Llegamos al llano de Santo Stefano sin haber concluido nuestra discusión y cuando apenas faltaba una hora y media para las vísperas. Habíamos atravesado el control militar de la Porta della Corte all'Arcivescovado y dejado atrás la sede del Capitano di Giustizia sin haber tenido que dar demasiadas explicaciones a la guardia. La policía sabía de nuestras cuitas, y aprobaba que hubiéramos decidido llevar a los herejes bien lejos de la ciudad. El carromato que conducíamos, cargado de aperos y sogas, pasó todas las inspecciones. Y así llegamos a Santo Stefano, un claro en medio del bosque, solitario y silencioso, con suelo de roca firme, sobre el que no nos iba a ser difícil apilar los fardos de leña que habíamos acarreado y prender con ellos a nuestros difuntos.

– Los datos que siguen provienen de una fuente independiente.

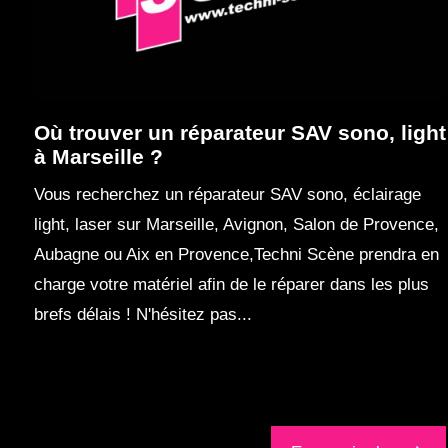
Où trouver un réparateur SAV sono, light
à Marseille ?
Vous recherchez un réparateur SAV sono, éclairage
light, laser sur Marseille, Avignon, Salon de Provence,
Aubagne ou Aix en Provence,Techni Scène prendra en
charge votre matériel afin de le réparer dans les plus
brefs délais ! N'hésitez pas...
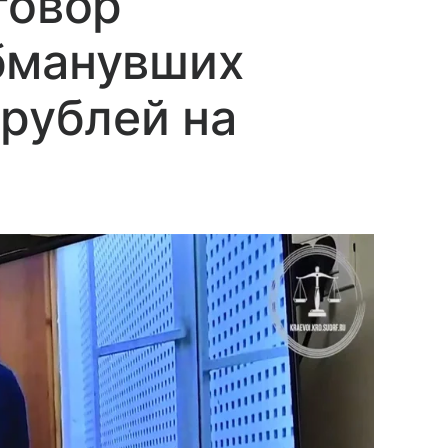
говор
бманувших
 рублей на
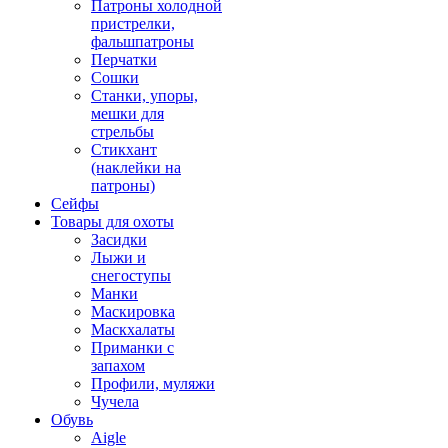
Патроны холодной
пристрелки,
фальшпатроны
Перчатки
Сошки
Станки, упоры,
мешки для
стрельбы
Стикхант
(наклейки на
патроны)
Сейфы
Товары для охоты
Засидки
Лыжи и
снегоступы
Манки
Маскировка
Маскхалаты
Приманки с
запахом
Профили, муляжи
Чучела
Обувь
Aigle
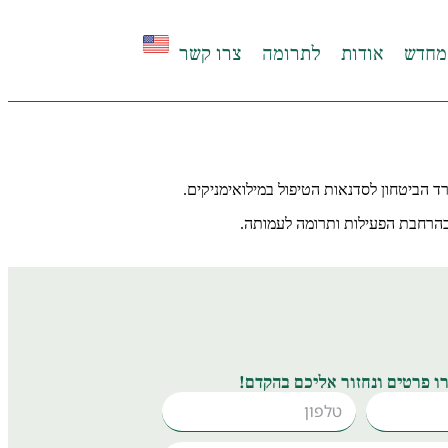
מחדש
אודות
לתרומה
צרו קשר
בהרחבת הפעילות ותרומה לעמותה.
ו פרטים ונחזור אליכם בהקדם!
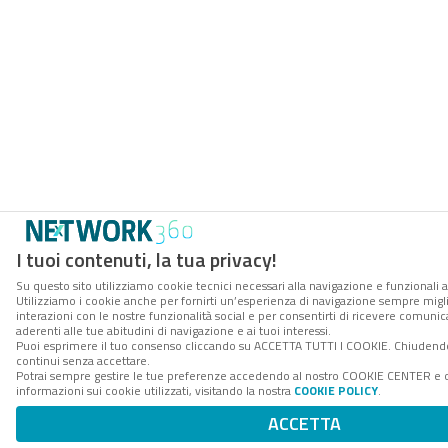
I tuoi contenuti, la tua privacy!
Su questo sito utilizziamo cookie tecnici necessari alla navigazione e funzionali a
Utilizziamo i cookie anche per fornirti un’esperienza di navigazione sempre miglio
interazioni con le nostre funzionalità social e per consentirti di ricevere comuni
aderenti alle tue abitudini di navigazione e ai tuoi interessi.
Puoi esprimere il tuo consenso cliccando su ACCETTA TUTTI I COOKIE. Chiudendo
continui senza accettare.
Potrai sempre gestire le tue preferenze accedendo al nostro COOKIE CENTER e 
informazioni sui cookie utilizzati, visitando la nostra
COOKIE POLICY
.
ACCETTA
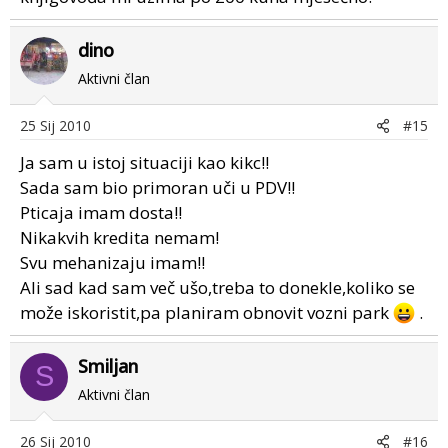
dino
Aktivni član
25 Sij 2010
#15
Ja sam u istoj situaciji kao kikc!!
Sada sam bio primoran uči u PDV!!
Pticaja imam dosta!!
Nikakvih kredita nemam!
Svu mehanizaju imam!!
Ali sad kad sam več ušo,treba to donekle,koliko se
može iskoristit,pa planiram obnovit vozni park
.
Smiljan
S
Aktivni član
26 Sij 2010
#16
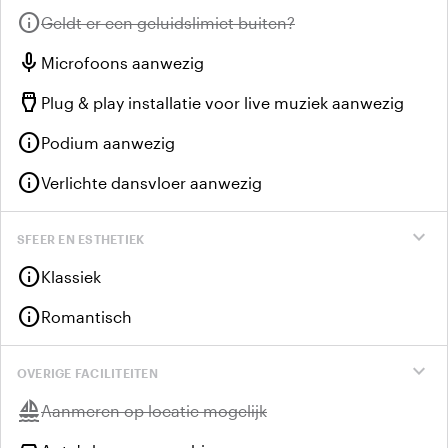
info
Niet beschikbaar:
Geldt er een geluidslimiet buiten?
mic
Microfoons aanwezig
settings_input_hdmi
Plug & play installatie voor live muziek aanwezig
info
Podium aanwezig
info
Verlichte dansvloer aanwezig
expand_more
SFEER EN ESTHETIEK
info
Klassiek
info
Romantisch
expand_more
OVERIGE FACILITEITEN
sailing
Niet beschikbaar:
Aanmeren op locatie mogelijk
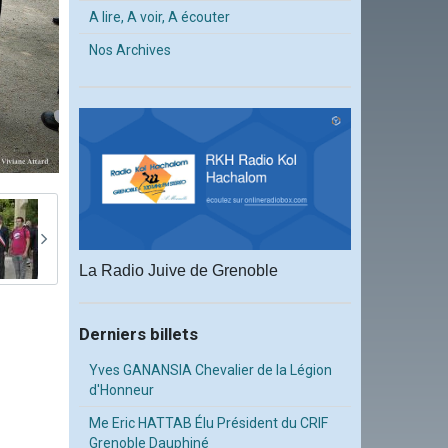
A lire, A voir, A écouter
Nos Archives
La Radio Juive de Grenoble
Derniers billets
Yves GANANSIA Chevalier de la Légion
d'Honneur
Me Eric HATTAB Élu Président du CRIF
Grenoble Dauphiné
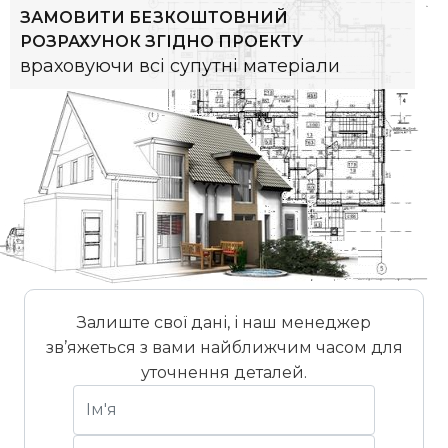
ЗАМОВИТИ БЕЗКОШТОВНИЙ
РОЗРАХУНОК ЗГІДНО ПРОЕКТУ
враховуючи всі супутні матеріали
Залиште свої дані, і наш менеджер
зв’яжеться з вами найближчим часом для
уточнення деталей.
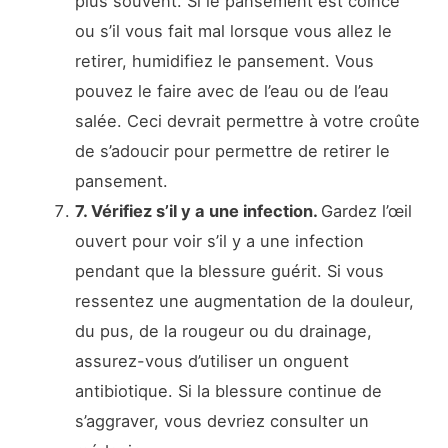
plus souvent. Si le pansement est coincé
ou s’il vous fait mal lorsque vous allez le
retirer, humidifiez le pansement. Vous
pouvez le faire avec de l’eau ou de l’eau
salée. Ceci devrait permettre à votre croûte
de s’adoucir pour permettre de retirer le
pansement.
7. Vérifiez s’il y a une infection.
Gardez l’œil
ouvert pour voir s’il y a une infection
pendant que la blessure guérit. Si vous
ressentez une augmentation de la douleur,
du pus, de la rougeur ou du drainage,
assurez-vous d’utiliser un onguent
antibiotique. Si la blessure continue de
s’aggraver, vous devriez consulter un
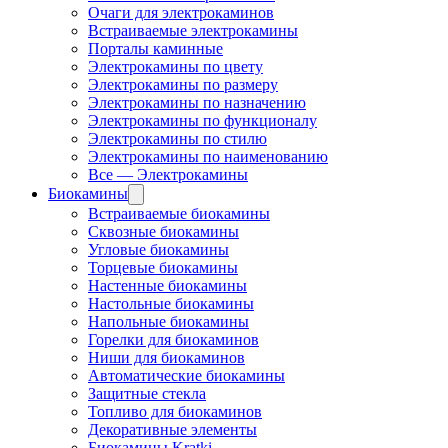
Очаги для электрокаминов
Встраиваемые электрокамины
Порталы каминные
Электрокамины по цвету
Электрокамины по размеру
Электрокамины по назначению
Электрокамины по функционалу
Электрокамины по стилю
Электрокамины по наименованию
Все — Электрокамины
Биокамины
Встраиваемые биокамины
Сквозные биокамины
Угловые биокамины
Торцевые биокамины
Настенные биокамины
Настольные биокамины
Напольные биокамины
Горелки для биокаминов
Ниши для биокаминов
Автоматические биокамины
Защитные стекла
Топливо для биокаминов
Декоративные элементы
Биокамины Kratki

Jorge, solícito, dirigió los trabajos.

Fue él quien organizó con señas la montaña de troncos que los reduciría a cenizas, y quien nos enseñó la mejor manera de alzar una pira sólida y calorífera. Para alguien como yo, que había presenciado tantos autos de fe sin levantar siquiera un leño, aquella fue una sensación nueva. Jorge nos mostró cómo colocarlos siguiendo un orden inverso a su tamaño. Había visto ya demasiadas veces cómo se hacía. Fue él quien nos enseñó que la leña más fina debía colocarse en la base, para que al arder prendieran con eficacia las piezas más gruesas. Y una vez terminada la tarea, nos obligó a extender una gran cuerda alrededor de la montaña, afirmarla, e izar con uno de los extremos sobrantes los cuerpos de nuestros hermanos hasta la cumbre. Cumpliríamos así las órdenes de nuestro prior y regresaríamos antes de que fuera noche cerrada y los soldados del Moro atrancasen las puertas de entrada al burgo.

– ¿Sabéis lo mejor de este trabajo? -jadeó fray Benedetto, al terminar de situar el cuerpo de Giberto en el techo de troncos. El tuerto se había encaramado junto al enterrador hasta la cima, para así poder tirar fuerte del fardo de fray Alessandro y depositarlo en su lugar.

– Ah, ¿pero tiene algo bueno?

– Lo bueno, hermano Mauro -oí gruñir a Benedetto-, es que con un poco de suerte las cenizas de estos desgraciados caerán sobre los cátaros que se esconden en estas montañas.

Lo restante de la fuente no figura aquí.